Although the new immigrants are willing to work, and prefer work to welfare, they have been unable to find jobs with employee health benefits, the study shows. If immigrants could participate in a universal health-care system for all California residents, that would eliminate a major incentive for them to remain unemployed.
"What was surprising was how forcefully the people said that if they could have healthy children and work, they'd work," Smith said. Interestingly, "now you can draw a parallel, that the immigrants are no worse off than many Americans because so few of the service-sector jobs offer benefits."
The study debunks several myths about California immigrants' relationship to work and welfare. Among such myths is the belief new immigrants and refugees are responsible for taking away jobs, when in fact structural changes in the global economy, significant cuts in defense spending and welfare retrenchment have transformed the California labor market and have reduced job opportunities.

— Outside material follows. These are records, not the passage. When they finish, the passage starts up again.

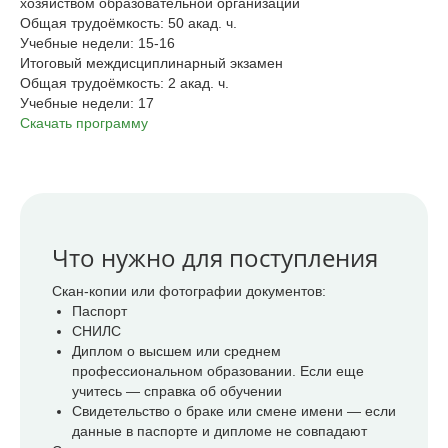
хозяйством образовательной организации
Общая трудоёмкость: 50 акад. ч.
Учебные недели: 15-16
Итоговый междисциплинарный экзамен
Общая трудоёмкость: 2 акад. ч.
Учебные недели: 17
Скачать программу
Что нужно для поступления
Скан-копии или фотографии документов:
Паспорт
СНИЛС
Диплом о высшем или среднем
профессиональном образовании. Если еще
учитесь — справка об обучении
Свидетельство о браке или смене имени — если
данные в паспорте и дипломе не совпадают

The vast majority of those interviewed work as unskilled labor in ethnic employment enclaves, or as domestic or other personal-service workers in hotels and restaurants; a limited number work as immigrant entrepreneurs or community-service providers for their ethnic groups.
Most of the Mexican women and men, Salvadoran refugees and second-wave Vietnamese refugees are employed in low-paid secondary labor market jobs in the service sector or are unemployed. Many highly skilled immigrants from mainland China are likewise relegated to the bottom of the service sector because they lack access to English education. A majority of the Mien refugees from Laos are dependent on welfare for survival. Yet those Mien who have learned English and benefited from job-training and placement programs are employed and becoming self-sufficient.
Another myth debunked is the notion that the ethnic enclave economy is an adequate employment channel providing genuine economic opportunity for new immigrants.
Rather, such enclaves, where immigrants tend to work in the same businesses, serve to reinforce their difficulties in learning and speaking English and inhibit upward mobility. Forced compliance with labor statutes as well as vigorous enforcement of laws against discriminatory hiring and working conditions by mainstream employers could provide workplaces in which immigrants can learn English, according to the study. Such an atmosphere would also supplement overburdened and sometimes ineffective English-language programs.
Other myths the study rejects are the belief that the new immigrant social networks can be counted on to offer effective informal social support for new immigrants and the belief that new immigrant integration will resolve itself in future generations in the absence of state policies.